That has been a common question up in Alaska since many pilots switch gear from wheels to skis to floats and back to wheels before the next annual.
FAA FAR 91.403 General.
(a) The owner or operator of an aircraft is primarily responsible for maintaining that aircraft in an airworthy condition, including compliance with part 39 of this chapter.
Link to most current FAA FAR PART 91 regulations:https://www.ecfr.gov/cgi-bin/text-idx?SID=994370bf6bfe45247fb4092ac214af70&mc=true&node=pt14.2.91&rgn=div5
Another way to understand what that means;
If you have any questions about anything you haven't experienced before bring in someone who has the experience and knowledge. A Boeing 737 mechanic with no General Aviation experience my hold the certificate but use common sense. A homebuilder or owner with no A&P but lots of experience and knowledge is a better choice for answering questions.
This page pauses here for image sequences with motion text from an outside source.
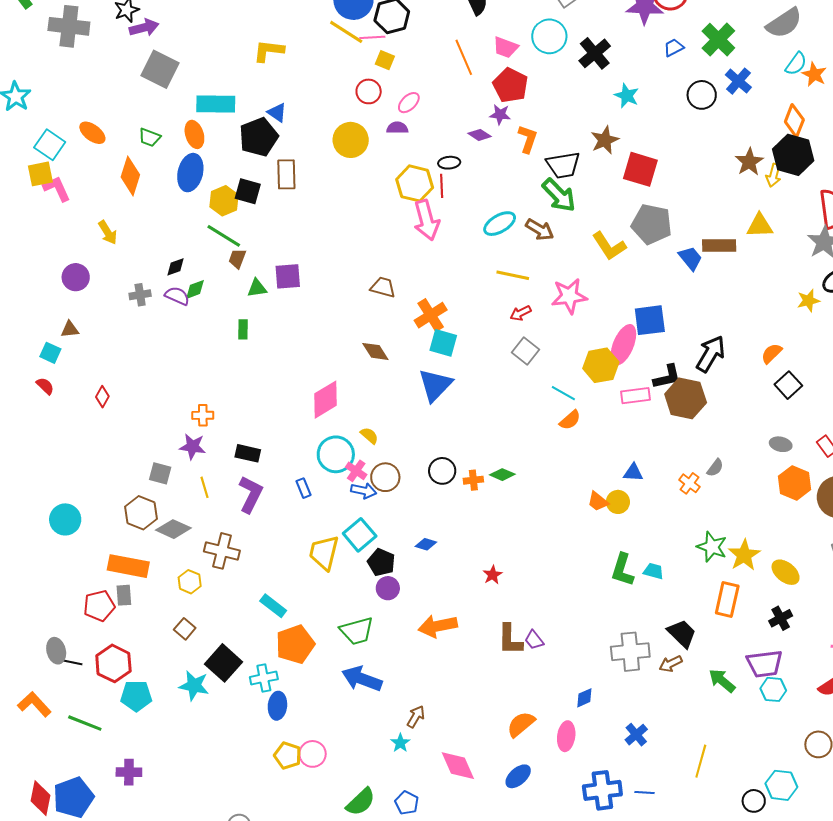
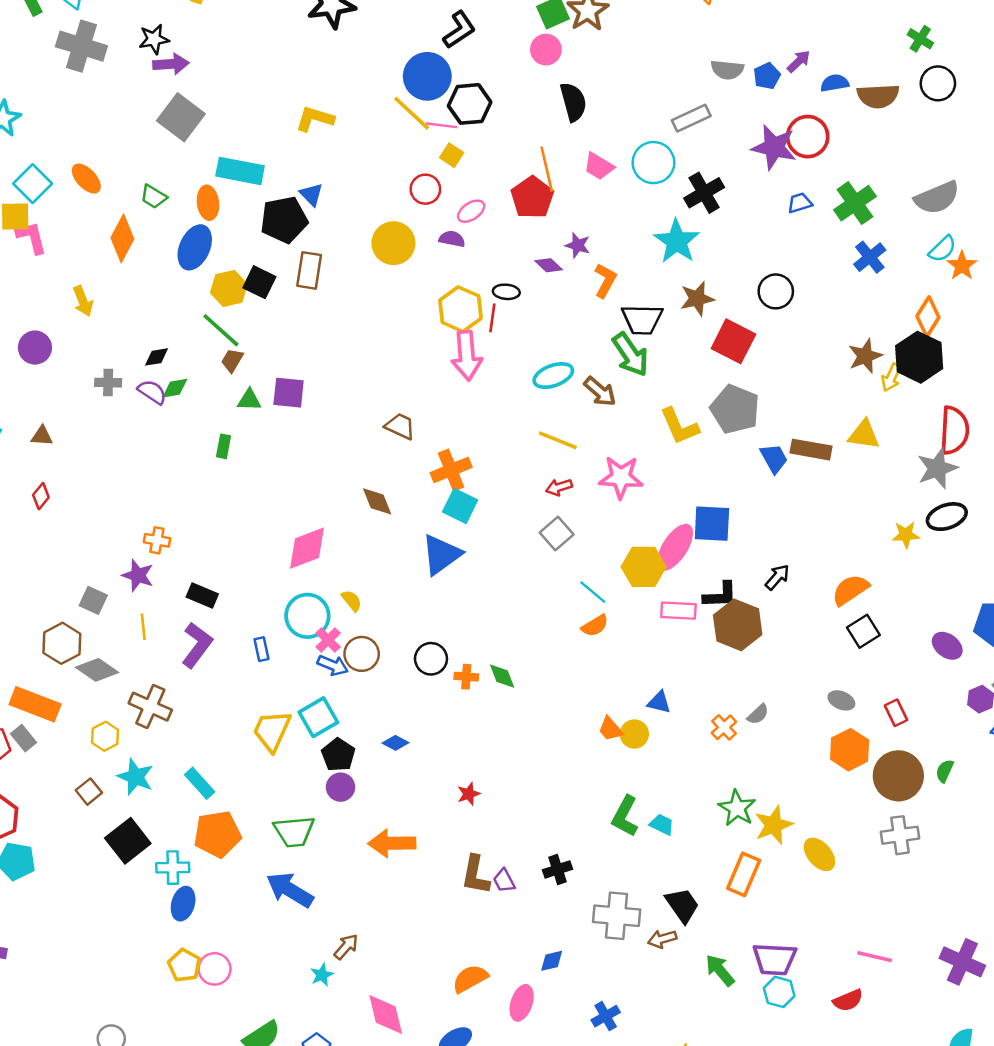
red pentagon: (510, 85) -> (532, 198), moved
black circle: (702, 95) -> (776, 291), moved
cyan star: (627, 96) -> (677, 241), moved, size x1.5
brown triangle: (70, 329) -> (42, 436), moved
orange semicircle: (772, 353) -> (850, 590), size x1.4
black arrow: (711, 354) -> (777, 577), size x0.6
green diamond: (502, 475) -> (502, 676), turned 35
gray rectangle: (124, 595) -> (24, 738), turned -45
black cross: (781, 618) -> (558, 869), moved
cyan star: (194, 686) -> (135, 777), moved

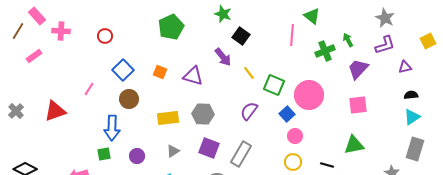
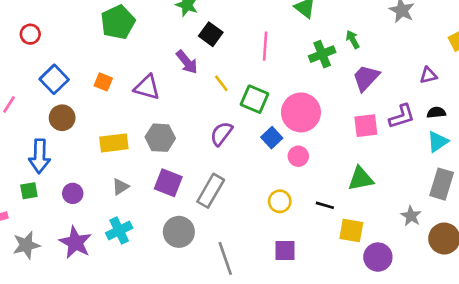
pink line: (292, 35) -> (265, 46), moved
purple L-shape: (385, 45) -> (402, 116), moved
pink circle: (295, 136) -> (298, 156), moved

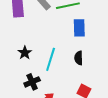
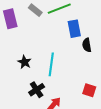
black semicircle: (79, 58) -> (87, 45), moved

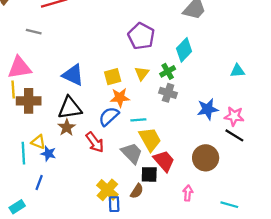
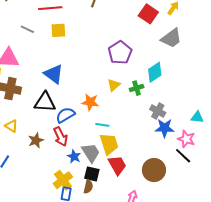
cyan triangle: (238, 71) -> (197, 117), moved
yellow square: (113, 77) -> (58, 30), moved
gray cross: (168, 93) -> (158, 111), moved
blue semicircle: (109, 116) -> (65, 115), moved
brown star: (67, 127) -> (36, 140), moved
blue star: (48, 154) -> (74, 156), moved
black square: (149, 174) -> (92, 174), moved
brown semicircle: (137, 191) -> (88, 187), turned -32

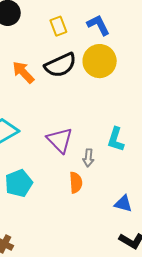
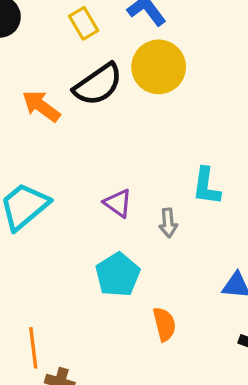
purple triangle: (60, 140) -> (118, 203), size x0.7
cyan pentagon: (19, 183) -> (118, 275), moved
orange semicircle: (76, 183) -> (164, 324), moved

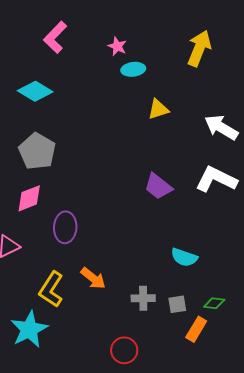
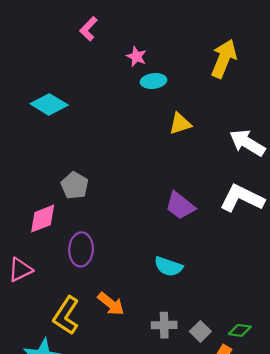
pink L-shape: (55, 37) -> (88, 29), moved, size x0.7
gray pentagon: (37, 151) -> (75, 185), moved, size x0.7
cyan semicircle: (184, 257) -> (168, 266), moved
gray square: (177, 304) -> (200, 331), turned -36

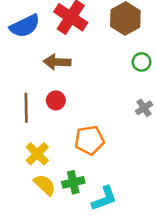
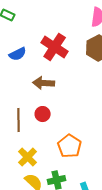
blue semicircle: (25, 26) -> (18, 54), size x0.7
orange pentagon: (89, 140) -> (70, 146), turned -30

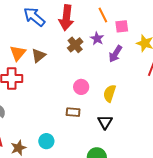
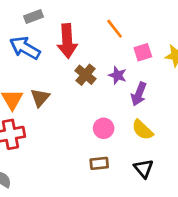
pink square: (122, 26) -> (143, 52), moved
purple star: (97, 38) -> (118, 75), moved
purple arrow: (115, 54) -> (139, 94), moved
yellow semicircle: (110, 93) -> (142, 130), turned -54

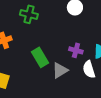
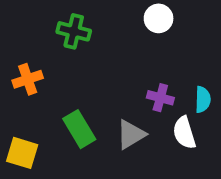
green rectangle: (40, 57) -> (79, 129), moved

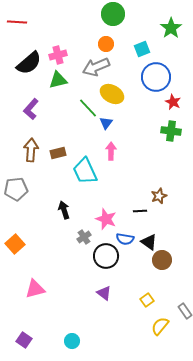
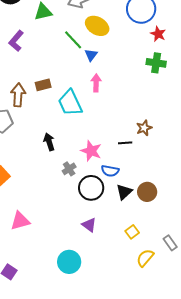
brown arrow: (31, 150) -> (18, 95), moved
black triangle: (149, 242) -> (124, 192), moved, turned 42
cyan circle: (72, 341) -> (69, 262), moved, size x1.5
Regulations still say an A&P or Repairman will do "Inspections". The aircraft does not need an inspection after switching gear if the gear has been on before. Weight and Balance is always required on any change to aircraft that effects the Center of Gravity or Empty Weight.
Quite often I use the owners knowledge to sign-off gear changes because they have more experience then I do with the installation. The mechanics involvement then just turns into a regulation and paperwork procedure. Sometimes I get called in just to give the owner confidence and another set of eyes because, who is the final responsible person for the aircraft's safety?